(THE TASK) Copy the entries without a single change. Pictures should be dropped.

(DATA LISTING)
------------------------------

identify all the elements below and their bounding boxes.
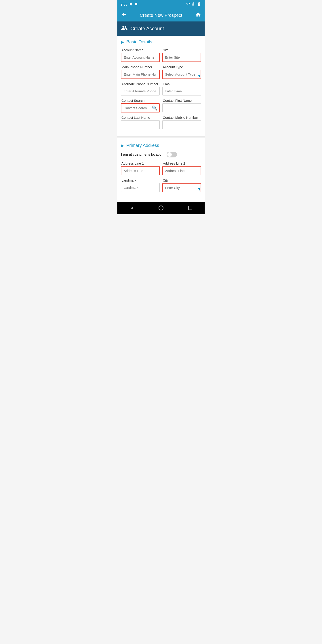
account-name-group: Account Name xyxy=(121,48,160,62)
battery-icon xyxy=(197,2,202,7)
landmark-group: Landmark xyxy=(121,178,160,192)
status-bar-right xyxy=(186,2,202,7)
main-phone-label: Main Phone Number xyxy=(121,65,160,69)
nav-bar: Create New Prospect xyxy=(118,9,204,22)
primary-address-arrow-icon: ▶ xyxy=(121,143,124,148)
android-home-icon xyxy=(158,206,164,210)
city-input[interactable] xyxy=(162,183,201,192)
contact-last-name-input[interactable] xyxy=(121,120,160,129)
contact-mobile-label: Contact Mobile Number xyxy=(162,116,201,120)
sd-card-icon xyxy=(134,2,138,6)
main-phone-group: Main Phone Number xyxy=(121,65,160,79)
contact-first-name-input[interactable] xyxy=(162,103,201,112)
address-line2-label: Address Line 2 xyxy=(162,162,201,165)
section-divider xyxy=(118,136,204,138)
email-label: Email xyxy=(162,82,201,86)
basic-details-arrow-icon: ▶ xyxy=(121,40,124,44)
contact-last-name-label: Contact Last Name xyxy=(121,116,160,120)
location-toggle-row: I am at customer's location xyxy=(121,152,201,158)
address-line1-input[interactable] xyxy=(121,166,160,175)
account-type-input[interactable] xyxy=(162,70,201,79)
address-line2-group: Address Line 2 xyxy=(162,162,201,175)
android-recents-button[interactable] xyxy=(188,206,192,210)
city-dropdown-arrow-icon xyxy=(198,188,200,190)
main-phone-input[interactable] xyxy=(121,70,160,79)
wifi-icon xyxy=(186,2,190,7)
account-type-wrapper xyxy=(162,70,201,79)
create-account-title: Create Account xyxy=(130,26,164,32)
gear-icon xyxy=(129,2,133,7)
android-back-button[interactable]: ◄ xyxy=(130,206,134,210)
android-home-button[interactable] xyxy=(158,206,164,210)
landmark-input[interactable] xyxy=(121,183,160,192)
contact-search-group: Contact Search 🔍 xyxy=(121,98,160,112)
account-name-label: Account Name xyxy=(121,48,160,52)
alt-phone-group: Alternate Phone Number xyxy=(121,82,160,96)
email-input[interactable] xyxy=(162,87,201,96)
main-content: ▶ Basic Details Account Name Site Main P… xyxy=(118,36,204,202)
basic-details-label: Basic Details xyxy=(126,39,152,44)
city-label: City xyxy=(162,178,201,182)
account-name-input[interactable] xyxy=(121,53,160,62)
address-row-1: Address Line 1 Address Line 2 xyxy=(121,162,201,175)
form-row-4: Contact Search 🔍 Contact First Name xyxy=(121,98,201,112)
back-button[interactable] xyxy=(121,12,127,19)
home-button[interactable] xyxy=(195,12,201,19)
android-back-icon: ◄ xyxy=(130,206,134,210)
users-icon xyxy=(121,24,128,33)
alt-phone-label: Alternate Phone Number xyxy=(121,82,160,86)
status-time: 2:33 xyxy=(120,2,128,6)
search-icon: 🔍 xyxy=(152,105,158,111)
primary-address-section: ▶ Primary Address I am at customer's loc… xyxy=(118,139,204,202)
android-nav-bar: ◄ xyxy=(118,202,204,214)
email-group: Email xyxy=(162,82,201,96)
alt-phone-input[interactable] xyxy=(121,87,160,96)
back-icon xyxy=(121,12,127,19)
contact-mobile-input[interactable] xyxy=(162,120,201,129)
contact-search-label: Contact Search xyxy=(121,98,160,102)
contact-first-name-group: Contact First Name xyxy=(162,98,201,112)
address-row-2: Landmark City xyxy=(121,178,201,192)
city-group: City xyxy=(162,178,201,192)
form-row-1: Account Name Site xyxy=(121,48,201,62)
address-line1-label: Address Line 1 xyxy=(121,162,160,165)
site-label: Site xyxy=(162,48,201,52)
location-toggle-label: I am at customer's location xyxy=(121,152,164,156)
bottom-spacer xyxy=(121,196,201,200)
location-toggle[interactable] xyxy=(166,152,177,158)
account-type-group: Account Type xyxy=(162,65,201,79)
toggle-slider xyxy=(166,152,177,158)
contact-search-wrapper: 🔍 xyxy=(121,103,160,112)
home-icon xyxy=(195,12,201,19)
landmark-label: Landmark xyxy=(121,178,160,182)
status-bar: 2:33 xyxy=(118,0,204,9)
account-type-label: Account Type xyxy=(162,65,201,69)
status-bar-left: 2:33 xyxy=(120,2,138,7)
form-row-5: Contact Last Name Contact Mobile Number xyxy=(121,116,201,129)
contact-last-name-group: Contact Last Name xyxy=(121,116,160,129)
primary-address-title: ▶ Primary Address xyxy=(121,143,201,148)
signal-icon xyxy=(192,2,196,7)
android-recents-icon xyxy=(188,206,192,210)
contact-first-name-label: Contact First Name xyxy=(162,98,201,102)
basic-details-title: ▶ Basic Details xyxy=(121,39,201,44)
site-group: Site xyxy=(162,48,201,62)
form-row-3: Alternate Phone Number Email xyxy=(121,82,201,96)
create-account-header: Create Account xyxy=(118,22,204,36)
address-line2-input[interactable] xyxy=(162,166,201,175)
address-line1-group: Address Line 1 xyxy=(121,162,160,175)
primary-address-label: Primary Address xyxy=(126,143,159,148)
contact-mobile-group: Contact Mobile Number xyxy=(162,116,201,129)
account-type-dropdown-arrow-icon xyxy=(198,75,200,77)
site-input[interactable] xyxy=(162,53,201,62)
basic-details-section: ▶ Basic Details Account Name Site Main P… xyxy=(118,36,204,134)
city-wrapper xyxy=(162,183,201,192)
form-row-2: Main Phone Number Account Type xyxy=(121,65,201,79)
page-title: Create New Prospect xyxy=(127,13,195,18)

------------------------------

(EXERCISE OUTPUT)
identify all the elements below and their bounding boxes.
account-name-group: Account Name xyxy=(121,48,160,62)
battery-icon xyxy=(197,2,202,7)
landmark-group: Landmark xyxy=(121,178,160,192)
status-bar-right xyxy=(186,2,202,7)
main-phone-label: Main Phone Number xyxy=(121,65,160,69)
nav-bar: Create New Prospect xyxy=(118,9,204,22)
primary-address-arrow-icon: ▶ xyxy=(121,143,124,148)
android-home-icon xyxy=(158,206,164,210)
city-input[interactable] xyxy=(162,183,201,192)
contact-last-name-input[interactable] xyxy=(121,120,160,129)
contact-mobile-label: Contact Mobile Number xyxy=(162,116,201,120)
sd-card-icon xyxy=(134,2,138,6)
main-phone-group: Main Phone Number xyxy=(121,65,160,79)
contact-first-name-input[interactable] xyxy=(162,103,201,112)
address-line2-label: Address Line 2 xyxy=(162,162,201,165)
section-divider xyxy=(118,136,204,138)
email-label: Email xyxy=(162,82,201,86)
basic-details-arrow-icon: ▶ xyxy=(121,40,124,44)
contact-last-name-label: Contact Last Name xyxy=(121,116,160,120)
location-toggle-row: I am at customer's location xyxy=(121,152,201,158)
address-line1-input[interactable] xyxy=(121,166,160,175)
account-type-input[interactable] xyxy=(162,70,201,79)
address-line2-group: Address Line 2 xyxy=(162,162,201,175)
android-recents-button[interactable] xyxy=(188,206,192,210)
city-dropdown-arrow-icon xyxy=(198,188,200,190)
main-phone-input[interactable] xyxy=(121,70,160,79)
wifi-icon xyxy=(186,2,190,7)
account-type-wrapper xyxy=(162,70,201,79)
create-account-title: Create Account xyxy=(130,26,164,32)
gear-icon xyxy=(129,2,133,7)
android-back-button[interactable]: ◄ xyxy=(130,206,134,210)
android-home-button[interactable] xyxy=(158,206,164,210)
landmark-input[interactable] xyxy=(121,183,160,192)
contact-search-group: Contact Search 🔍 xyxy=(121,98,160,112)
account-name-label: Account Name xyxy=(121,48,160,52)
alt-phone-group: Alternate Phone Number xyxy=(121,82,160,96)
email-input[interactable] xyxy=(162,87,201,96)
main-content: ▶ Basic Details Account Name Site Main P… xyxy=(118,36,204,202)
basic-details-label: Basic Details xyxy=(126,39,152,44)
city-label: City xyxy=(162,178,201,182)
account-name-input[interactable] xyxy=(121,53,160,62)
address-row-1: Address Line 1 Address Line 2 xyxy=(121,162,201,175)
form-row-4: Contact Search 🔍 Contact First Name xyxy=(121,98,201,112)
back-button[interactable] xyxy=(121,12,127,19)
home-button[interactable] xyxy=(195,12,201,19)
android-back-icon: ◄ xyxy=(130,206,134,210)
users-icon xyxy=(121,24,128,33)
alt-phone-label: Alternate Phone Number xyxy=(121,82,160,86)
status-time: 2:33 xyxy=(120,2,128,6)
search-icon: 🔍 xyxy=(152,105,158,111)
primary-address-section: ▶ Primary Address I am at customer's loc… xyxy=(118,139,204,202)
android-nav-bar: ◄ xyxy=(118,202,204,214)
email-group: Email xyxy=(162,82,201,96)
alt-phone-input[interactable] xyxy=(121,87,160,96)
back-icon xyxy=(121,12,127,19)
contact-mobile-input[interactable] xyxy=(162,120,201,129)
contact-search-label: Contact Search xyxy=(121,98,160,102)
contact-first-name-group: Contact First Name xyxy=(162,98,201,112)
address-row-2: Landmark City xyxy=(121,178,201,192)
city-group: City xyxy=(162,178,201,192)
form-row-1: Account Name Site xyxy=(121,48,201,62)
address-line1-label: Address Line 1 xyxy=(121,162,160,165)
site-label: Site xyxy=(162,48,201,52)
location-toggle-label: I am at customer's location xyxy=(121,152,164,156)
bottom-spacer xyxy=(121,196,201,200)
location-toggle[interactable] xyxy=(166,152,177,158)
account-type-group: Account Type xyxy=(162,65,201,79)
toggle-slider xyxy=(166,152,177,158)
contact-search-wrapper: 🔍 xyxy=(121,103,160,112)
home-icon xyxy=(195,12,201,19)
landmark-label: Landmark xyxy=(121,178,160,182)
status-bar: 2:33 xyxy=(118,0,204,9)
account-type-label: Account Type xyxy=(162,65,201,69)
status-bar-left: 2:33 xyxy=(120,2,138,7)
form-row-5: Contact Last Name Contact Mobile Number xyxy=(121,116,201,129)
contact-last-name-group: Contact Last Name xyxy=(121,116,160,129)
primary-address-title: ▶ Primary Address xyxy=(121,143,201,148)
signal-icon xyxy=(192,2,196,7)
android-recents-icon xyxy=(188,206,192,210)
contact-first-name-label: Contact First Name xyxy=(162,98,201,102)
basic-details-title: ▶ Basic Details xyxy=(121,39,201,44)
site-group: Site xyxy=(162,48,201,62)
form-row-3: Alternate Phone Number Email xyxy=(121,82,201,96)
create-account-header: Create Account xyxy=(118,22,204,36)
address-line2-input[interactable] xyxy=(162,166,201,175)
address-line1-group: Address Line 1 xyxy=(121,162,160,175)
primary-address-label: Primary Address xyxy=(126,143,159,148)
contact-mobile-group: Contact Mobile Number xyxy=(162,116,201,129)
account-type-dropdown-arrow-icon xyxy=(198,75,200,77)
site-input[interactable] xyxy=(162,53,201,62)
basic-details-section: ▶ Basic Details Account Name Site Main P… xyxy=(118,36,204,134)
city-wrapper xyxy=(162,183,201,192)
form-row-2: Main Phone Number Account Type xyxy=(121,65,201,79)
page-title: Create New Prospect xyxy=(127,13,195,18)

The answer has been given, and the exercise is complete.